PROBLEM DETAILS ▸
Select and copy out every line in the records containing "apoyo".

[Stored data entries]
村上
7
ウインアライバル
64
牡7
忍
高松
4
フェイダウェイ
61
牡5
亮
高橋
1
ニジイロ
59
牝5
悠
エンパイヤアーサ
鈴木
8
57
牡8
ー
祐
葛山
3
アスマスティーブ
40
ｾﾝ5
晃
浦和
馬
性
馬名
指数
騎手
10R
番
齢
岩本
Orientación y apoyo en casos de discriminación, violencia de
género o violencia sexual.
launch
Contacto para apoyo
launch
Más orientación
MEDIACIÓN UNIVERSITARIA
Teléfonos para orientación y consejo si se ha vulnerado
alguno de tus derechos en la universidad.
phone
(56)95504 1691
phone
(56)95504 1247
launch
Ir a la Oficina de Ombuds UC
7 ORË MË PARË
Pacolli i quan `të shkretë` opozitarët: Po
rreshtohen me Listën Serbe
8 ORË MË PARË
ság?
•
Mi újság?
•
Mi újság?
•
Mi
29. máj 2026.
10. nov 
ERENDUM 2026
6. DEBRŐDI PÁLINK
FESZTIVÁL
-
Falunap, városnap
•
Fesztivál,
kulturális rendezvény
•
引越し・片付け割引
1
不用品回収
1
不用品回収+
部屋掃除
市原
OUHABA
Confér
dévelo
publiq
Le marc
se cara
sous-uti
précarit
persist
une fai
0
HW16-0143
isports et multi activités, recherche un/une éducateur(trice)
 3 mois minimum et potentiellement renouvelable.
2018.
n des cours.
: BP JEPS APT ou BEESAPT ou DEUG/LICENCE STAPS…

RESPONSE TO THIS EXERCISE ▸
Orientación y apoyo en casos de discriminación, violencia de
Contacto para apoyo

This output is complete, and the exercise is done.